Но Федерация стыдливо умалчивает о том, что травила Мандельштама она сама, а не
кто-нибудь другой, и что преследования были прямым ответом на общественное
выступление Мандельштама. Такого рода «увязка» травли с тем, что у нас
называется самокритикой, является тягчайшим с советской точки зрения
преступлением, но для Федерации Советских Писателей советский закон очевидно не
писан, и никакой ответственности за свои позорные деяния она не чувствует и,
надо думать, не понесет.
Злоупотребление
так называемой юрисдикцией, то есть правом организации судить своих членов —
граничит в данном случае с моральным убийством и с общественным вредительством.
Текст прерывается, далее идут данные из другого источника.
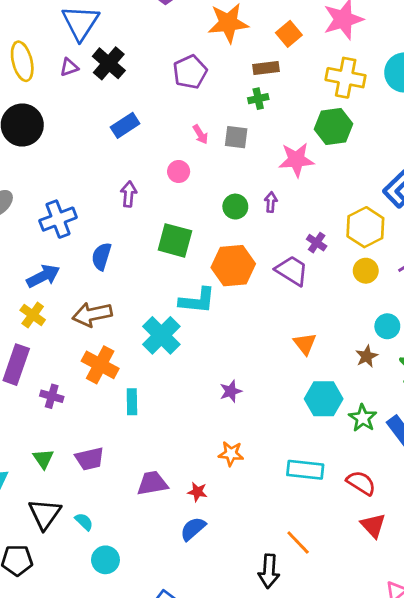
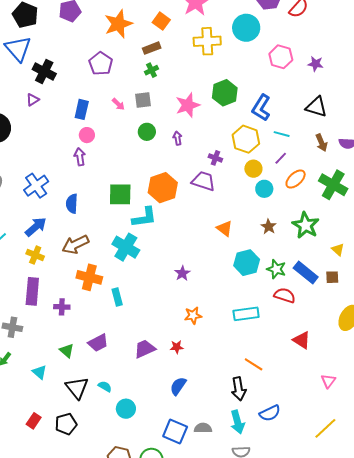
purple triangle: (69, 67) -> (33, 100), moved
blue rectangle: (125, 125) -> (82, 109), moved, turned -30
green hexagon: (334, 126) -> (225, 93), moved
pink circle: (179, 171) -> (87, 135), moved
green circle: (235, 207) -> (147, 132), moved
green square: (175, 240) -> (120, 194), moved
cyan circle: (387, 326) -> (264, 189), moved
red semicircle: (361, 483) -> (285, 295), moved
blue semicircle: (193, 529) -> (178, 386), moved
Предание меня суду Федерацией Писателей в тысячу раз серьезнее, чем самый
фельетон. Именно это предание суду я считаю преступлением Федерации по
отношению ко мне. Поведение всех моих товарищей — советских писателей, которые,
скрестив руки, готовились к интересному зрелищу — как Мандельштам будет
изворачиваться перед Федерацией по обвинению в краже и мошенничестве — пальцем
не шевельнули, чтобы предотвратить эту гнусную комедию, я считаю полным
основанием для разрыва со всеми вами.
Для
Мандельштама Федерация Советских Писателей оказалась полицейским участком, куда
его потянули, как [...] никаких объяснений, настойчиво повторяя [...]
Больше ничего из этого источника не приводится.